:: Work instruction ::
Once the line with "For every button, label, text, icon, or" has been located in the records below, set down that line and all subsequent lines exactly, omitting the pictures.

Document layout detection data
================================

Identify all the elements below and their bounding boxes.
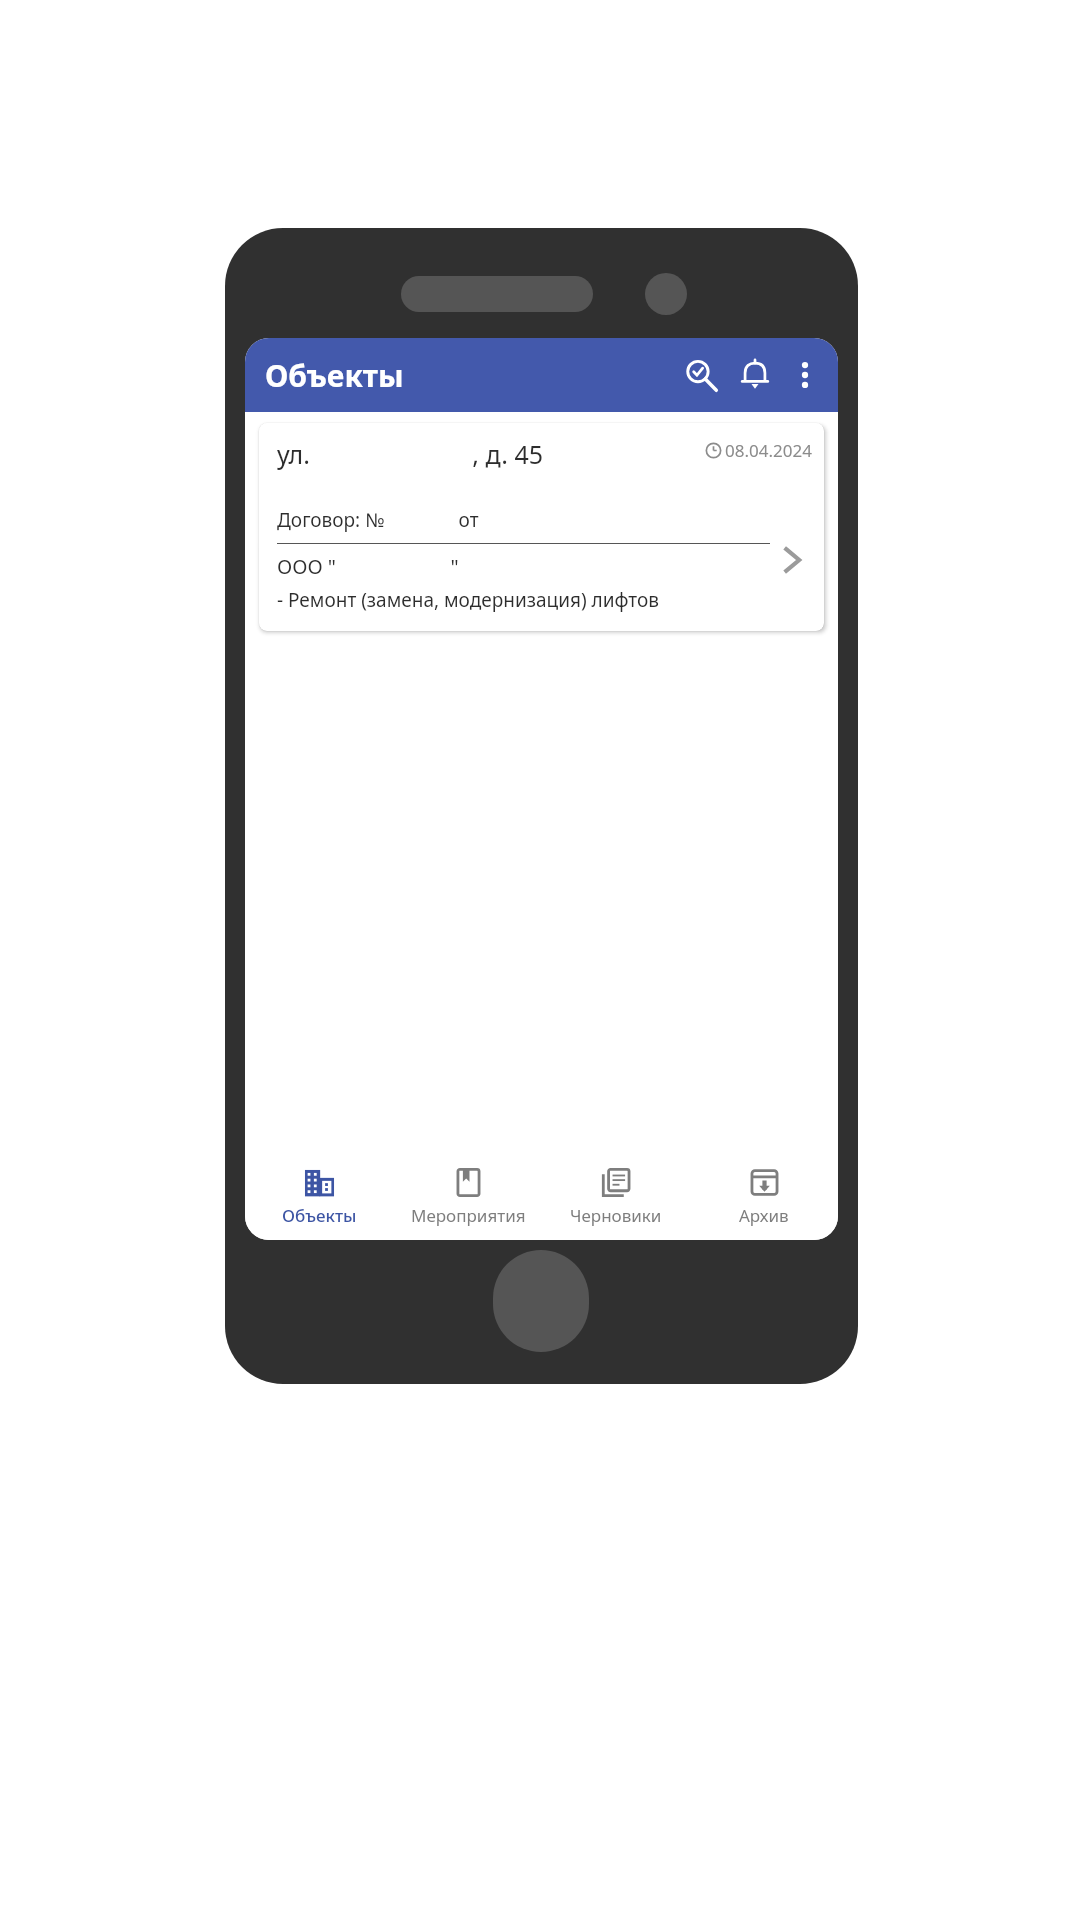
button[interactable]: More options — [782, 352, 828, 398]
staticText: Объекты — [282, 1204, 357, 1227]
button[interactable]: Мероприятия — [394, 1166, 542, 1227]
button[interactable]: Черновики — [542, 1166, 690, 1227]
staticText: ул. , д. 45 — [277, 437, 544, 471]
button[interactable]: Search — [674, 348, 728, 402]
staticText: - Ремонт (замена, модернизация) лифтов — [277, 587, 659, 613]
staticText: Черновики — [570, 1204, 662, 1227]
button[interactable]: ул. , д. 45 — [259, 423, 824, 631]
staticText: ООО " " — [277, 553, 459, 580]
staticText: 08.04.2024 — [725, 439, 812, 462]
staticText: Мероприятия — [411, 1204, 526, 1227]
button[interactable]: Архив — [690, 1166, 838, 1227]
staticText: Объекты — [265, 355, 404, 396]
staticText: Договор: № от — [277, 507, 479, 533]
button[interactable]: Notifications — [728, 348, 782, 402]
staticText: Архив — [739, 1204, 789, 1227]
button[interactable]: Объекты — [245, 1166, 394, 1227]
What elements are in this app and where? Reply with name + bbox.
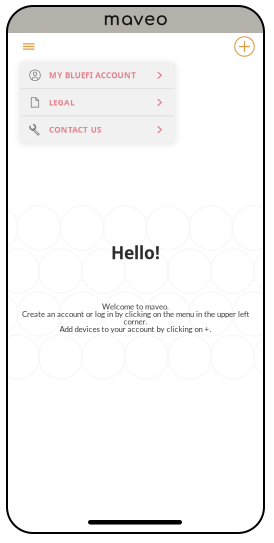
staticText: CONTACT US: [49, 124, 101, 135]
staticText: MY BLUEFI ACCOUNT: [49, 70, 136, 80]
staticText: Add devices to your account by clicking …: [60, 324, 212, 334]
staticText: Hello!: [111, 241, 160, 264]
staticText: corner.: [124, 317, 148, 326]
button[interactable]: Menu: [18, 38, 40, 55]
button[interactable]: CONTACT US: [20, 116, 175, 143]
button[interactable]: LEGAL: [20, 89, 175, 116]
staticText: Welcome to maveo.: [102, 302, 169, 311]
staticText: maveo: [103, 10, 168, 30]
staticText: LEGAL: [49, 97, 74, 108]
button[interactable]: Add device: [232, 34, 257, 59]
button[interactable]: MY BLUEFI ACCOUNT: [20, 62, 175, 88]
staticText: Create an account or log in by clicking …: [22, 309, 249, 319]
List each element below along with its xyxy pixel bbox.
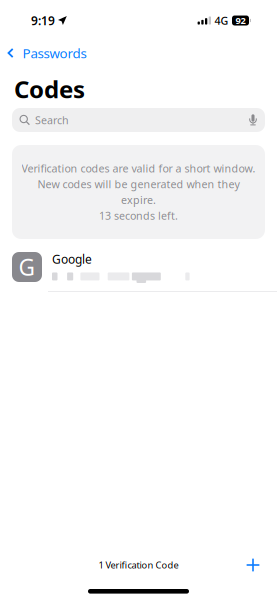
staticText: 1 Verification Code [98, 559, 178, 571]
staticText: 9:19 [31, 12, 55, 28]
staticText: Search [35, 113, 69, 127]
staticText: Google [52, 251, 92, 267]
staticText: Codes [14, 73, 85, 105]
staticText: 92 [236, 14, 246, 27]
staticText: Passwords [23, 44, 87, 62]
staticText: 4G [214, 13, 228, 28]
button[interactable]: Passwords [0, 42, 95, 64]
staticText: expire. [121, 193, 156, 207]
staticText: G [18, 252, 36, 282]
staticText: 13 seconds left. [99, 209, 178, 223]
button[interactable]: G [12, 252, 265, 282]
staticText: New codes will be generated when they [38, 177, 240, 191]
button[interactable]: Add verification code [240, 552, 266, 578]
staticText: Verification codes are valid for a short… [22, 161, 256, 175]
button[interactable]: Search [12, 108, 265, 132]
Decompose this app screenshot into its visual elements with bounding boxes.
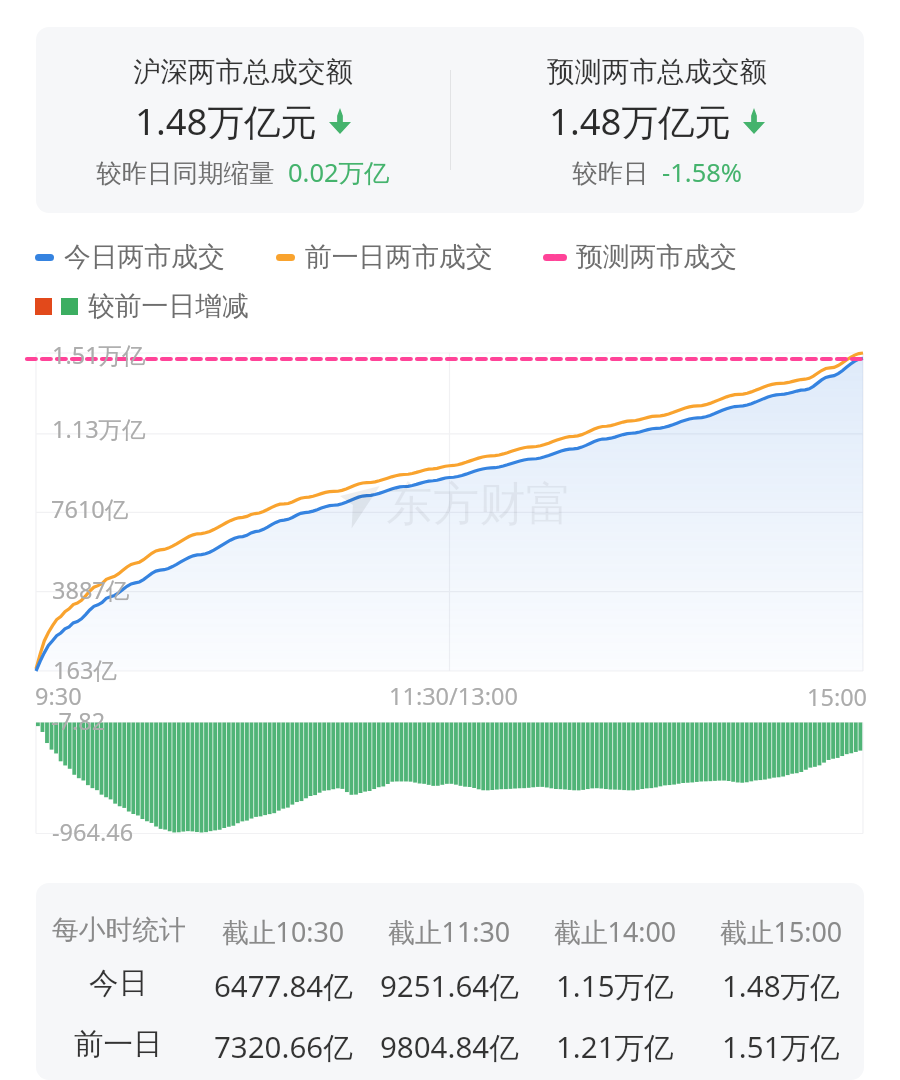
staticText: 截止15:00 <box>720 913 843 950</box>
staticText: 9804.84亿 <box>380 1026 519 1066</box>
button[interactable]: 前一日两市成交 <box>276 240 493 274</box>
button[interactable]: 今日两市成交 <box>35 240 225 274</box>
staticText: 前一日两市成交 <box>305 240 493 274</box>
staticText: 9:30 <box>35 680 82 712</box>
staticText: 每小时统计 <box>52 913 186 947</box>
staticText: 15:00 <box>807 681 868 713</box>
staticText: 1.48万亿 <box>722 965 840 1005</box>
staticText: 今日两市成交 <box>64 240 225 274</box>
staticText: 7610亿 <box>51 493 129 525</box>
button[interactable]: 预测两市成交 <box>543 240 737 274</box>
staticText: 1.51万亿 <box>52 339 146 371</box>
staticText: 6477.84亿 <box>214 965 353 1005</box>
staticText: 3887亿 <box>52 574 130 606</box>
staticText: 1.21万亿 <box>556 1026 674 1066</box>
staticText: 1.15万亿 <box>556 965 674 1005</box>
staticText: 7320.66亿 <box>214 1026 353 1066</box>
button[interactable]: 每小时统计 <box>36 883 864 1080</box>
staticText: 预测两市成交 <box>576 240 737 274</box>
staticText: 较前一日增减 <box>88 289 249 323</box>
staticText: 1.51万亿 <box>722 1026 840 1066</box>
staticText: 沪深两市总成交额 <box>133 55 353 90</box>
staticText: 前一日 <box>74 1026 163 1063</box>
staticText: 11:30/13:00 <box>389 680 518 712</box>
staticText: 截止10:30 <box>222 913 345 950</box>
staticText: -964.46 <box>52 816 134 848</box>
staticText: 截止14:00 <box>554 913 677 950</box>
staticText: 较昨日同期缩量 <box>96 157 275 189</box>
staticText: 预测两市总成交额 <box>547 55 767 90</box>
staticText: 东方财富 <box>386 475 572 534</box>
staticText: 1.48万亿元 <box>135 96 317 146</box>
staticText: 163亿 <box>53 654 117 686</box>
staticText: 今日 <box>89 965 148 1002</box>
staticText: 截止11:30 <box>388 913 511 950</box>
staticText: 较昨日 <box>572 157 649 189</box>
button[interactable]: 沪深两市总成交额 <box>36 27 864 213</box>
staticText: 1.13万亿 <box>52 413 146 445</box>
staticText: -7.82 <box>51 705 106 737</box>
staticText: 1.48万亿元 <box>549 96 731 146</box>
staticText: -1.58% <box>662 155 742 190</box>
staticText: 0.02万亿 <box>288 155 390 190</box>
staticText: 9251.64亿 <box>380 965 519 1005</box>
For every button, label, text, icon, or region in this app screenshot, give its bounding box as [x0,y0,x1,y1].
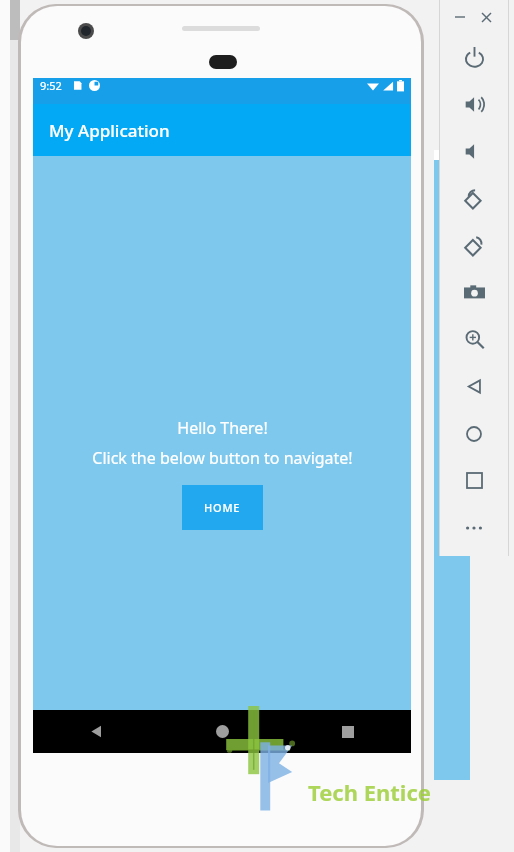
button[interactable]: Close [477,8,495,26]
button[interactable]: More [439,504,509,551]
staticText: Tech Entice [308,777,431,807]
button[interactable]: Overview [439,457,509,504]
button[interactable]: Back [439,363,509,410]
button[interactable]: Volume down [439,128,509,175]
button[interactable]: Home [159,710,285,753]
staticText: My Application [49,119,170,142]
staticText: 9:52 [40,78,62,93]
button[interactable]: Take screenshot [439,269,509,316]
button[interactable]: Power [439,34,509,81]
staticText: Click the below button to navigate! [92,447,353,469]
button[interactable]: Minimize [451,8,469,26]
button[interactable]: Back [33,710,159,753]
button[interactable]: Home [439,410,509,457]
button[interactable]: Rotate left [439,175,509,222]
button[interactable]: Zoom [439,316,509,363]
button[interactable]: Rotate right [439,222,509,269]
button[interactable]: HOME [182,485,263,530]
staticText: Hello There! [177,417,268,439]
button[interactable]: Recent apps [285,710,411,753]
staticText: HOME [204,500,241,515]
button[interactable]: Volume up [439,81,509,128]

================================

:: Answer to this task ::
For every button, label, text, icon, or region in this app screenshot, give its bounding box as [x0,y0,x1,y1].
button[interactable]: Close [477,8,495,26]
button[interactable]: More [439,504,509,551]
staticText: Tech Entice [308,777,431,807]
button[interactable]: Overview [439,457,509,504]
button[interactable]: Back [439,363,509,410]
button[interactable]: Volume down [439,128,509,175]
button[interactable]: Home [159,710,285,753]
staticText: My Application [49,119,170,142]
staticText: 9:52 [40,78,62,93]
button[interactable]: Take screenshot [439,269,509,316]
button[interactable]: Power [439,34,509,81]
staticText: Click the below button to navigate! [92,447,353,469]
button[interactable]: Minimize [451,8,469,26]
button[interactable]: Back [33,710,159,753]
button[interactable]: Home [439,410,509,457]
button[interactable]: Rotate left [439,175,509,222]
button[interactable]: Zoom [439,316,509,363]
button[interactable]: Rotate right [439,222,509,269]
button[interactable]: HOME [182,485,263,530]
staticText: Hello There! [177,417,268,439]
button[interactable]: Recent apps [285,710,411,753]
staticText: HOME [204,500,241,515]
button[interactable]: Volume up [439,81,509,128]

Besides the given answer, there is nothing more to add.